Stellitano’s dessert is garnished with a tuile, which I am encouraged to shatter and count the pieces – apparently to reveal how many years I will wait until marriage. Delicately, I tap my tuile. It cracks into four. I glance to my right, just in time to see my dining partner Sarah smash her spoon into the dessert, her tuile splitting into a thousand tiny pieces. Some fly off her plate and scatter across the tablecloth, others land on the floor. Snorts of laughter erupt around the table.
One after another, more love-themed desserts are placed in front of us. A soot and salt drop scone by ‘The Curious Confectioner’ is a highlight. With the prospect of six puddings on the menu, I’m pleased to hear that its ingredients include activated charcoal, a highly absorbent element thought to help aid digestion.

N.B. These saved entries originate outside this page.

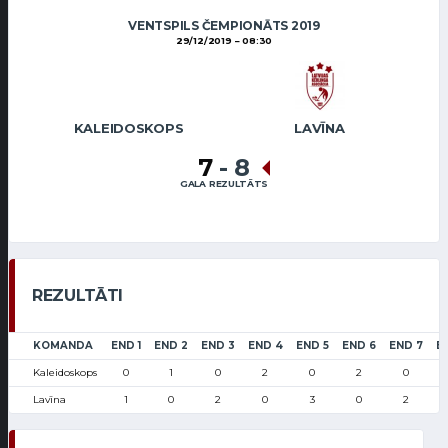
VENTSPILS ČEMPIONĀTS 2019
29/12/2019
08:30
KALEIDOSKOPS
LAVĪNA
7
-
8
GALA REZULTĀTS
REZULTĀTI
KOMANDA
END 1
END 2
END 3
END 4
END 5
END 6
END 7
E
Kaleidoskops
0
1
0
2
0
2
0
Lavīna
1
0
2
0
3
0
2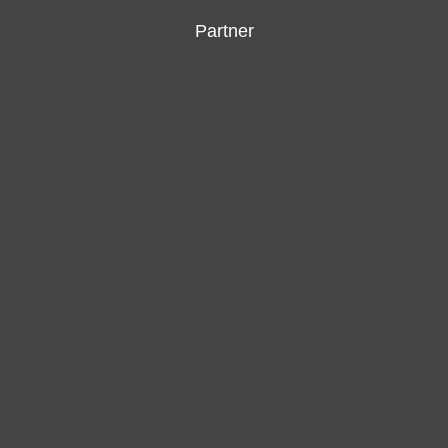
Partner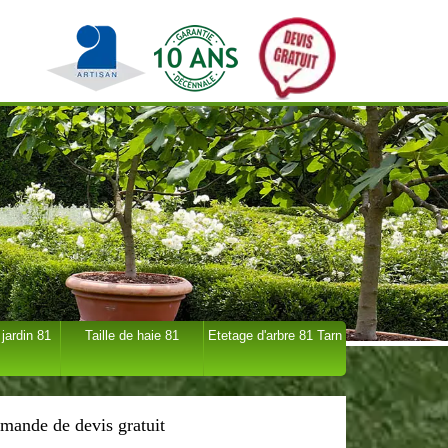
 jardin 81
Taille de haie 81
Etetage d'arbre 81 Tarn
mande de devis gratuit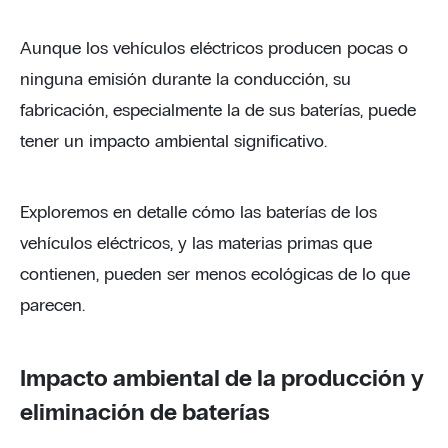
Aunque los vehículos eléctricos producen pocas o
ninguna emisión durante la conducción, su
fabricación, especialmente la de sus baterías, puede
tener un impacto ambiental significativo.
Exploremos en detalle cómo las baterías de los
vehículos eléctricos, y las materias primas que
contienen, pueden ser menos ecológicas de lo que
parecen.
Impacto ambiental de la producción y
eliminación de baterías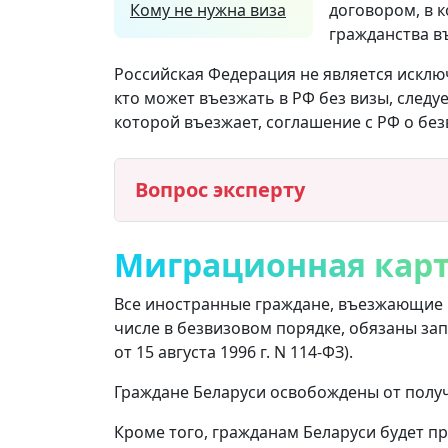
Кому не нужна виза
договором, в 
гражданства в
Российская Федерация не является исключ
кто может въезжать в РФ без визы, следу
которой въезжает, соглашение с РФ о без
Вопрос эксперту
Миграционная кар
Все иностранные граждане, въезжающие 
числе в безвизовом порядке, обязаны зап
от 15 августа 1996 г. N 114-ФЗ).
Граждане Беларуси освобождены от полу
Кроме того, гражданам Беларуси будет пр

“Is it weird that I’m slightly nervous?” asks Sarah as we move onto the fourth desert, called ”The Marriage”, before tucking into the fifth, which supposedly represents the bitter sufferings of love. While spiced chocolate ganache does give a bitter twist to the meal, chocolate has another connection with love and attraction. Early in a relationship dopamine-rich brain regions associated with motivation and reward become highly active, and supposedly the more intense the relationship the greater the activity. The same regions are active when a person enjoys chocolate, according to Helen Fisher, an anthropologist from Rutgers University in New Jersey. It appears tonight’s molecular sorcerers have at last hit upon a dessert that really might entice feelings of love and attraction. It’s certainly very tasty.
Like all good fairy tales, my dessert reverie ends as the clock strikes midnight. The final treat is cookie dough cooked three ways, including sous-vide, in which the food is placed in a vacuum bag and heated gently in water. The chef says the idea is that the dough is cooked but retains much of the experience of eating dough from the bowl. Unfortunately the overwhelming flavour of aniseed and the resemblance of scrambled egg on my plate were just too much for my stomach to handle this late into the night.
For someone with a sweet tooth, love of science and food, and an overactive imagination, the majority of this evening was a delight. It’s just a shame this love story, like many in the past, left me tired, emotionally drained and with a bitter taste in my mouth.